Suppose that we have a linear model $y_i = \beta_0 + \beta_1 x_i + \epsilon_i$ that meets all the standard regression (Gauss-Markov) assumptions. We are interested in $\theta = 1/\beta_1$.
Question 1: What assumptions are necessary for the distribution of $\hat{\theta}$ to be well defined? $\beta_1 \neq 0$ would be important---any others?
Question 2: Add the assumption that the errors follow a normal distribution. We know that, if $\hat{\beta}_1$ is the MLE and $g(\cdot)$ is a monotonic function, then $g\left(\hat{\beta}_1\right)$ is the MLE for $g(\beta_1)$. Is monotonicity only necessary in the neighborhood of $\beta_1$? In other words, is $\hat{\theta} = 1/\hat{\beta}$ the MLE? The continuous mapping theorem at least tells us that this parameter is consistent.

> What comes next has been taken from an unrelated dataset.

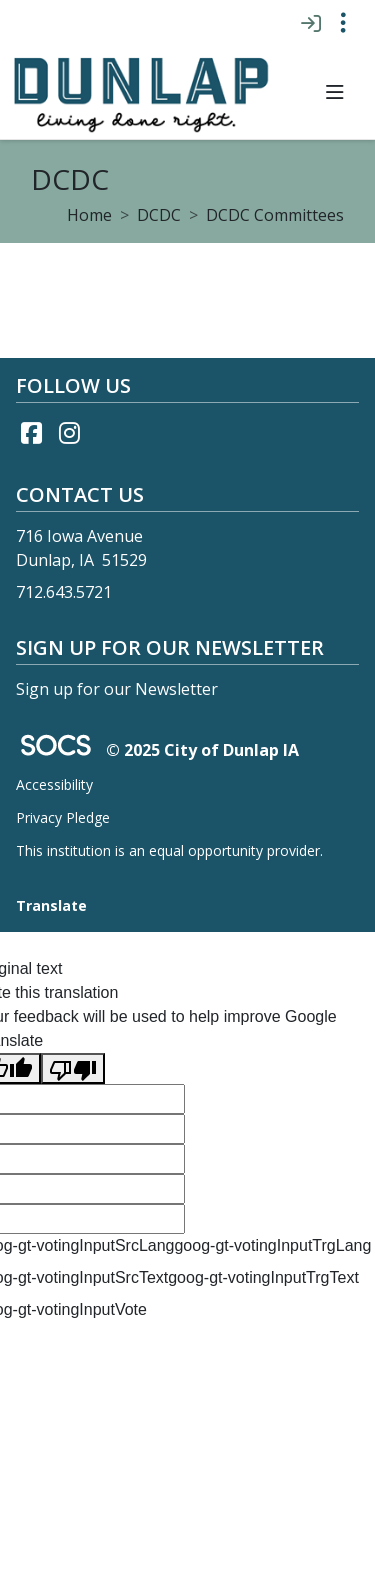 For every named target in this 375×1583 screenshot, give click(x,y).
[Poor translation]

Question 3: Are both the Delta Method and the bootstrap both appropriate means for finding the distribution of $\hat{\theta}$?
Question 4: How do these answer changes for the parameter $\gamma = \beta_0 / \beta_1$?
Aside: We might consider rearranging the problem to give $$\begin{align*} x_i &= \frac{\beta_0}{\beta_1} + \frac{1}{\beta_1} y_i + \frac{1}{\beta_1} \epsilon_i \\ &= \gamma + \theta y_i + \frac{1}{\beta_1} \epsilon_i \end{align*}$$ to estimate the parameters directly. This doesn't seem to work to me as the Gauss-Markov assumptions no longer make sense here; we can't talk about $\text{E}[\epsilon \mid y]$, for example. Is this interpretation correct?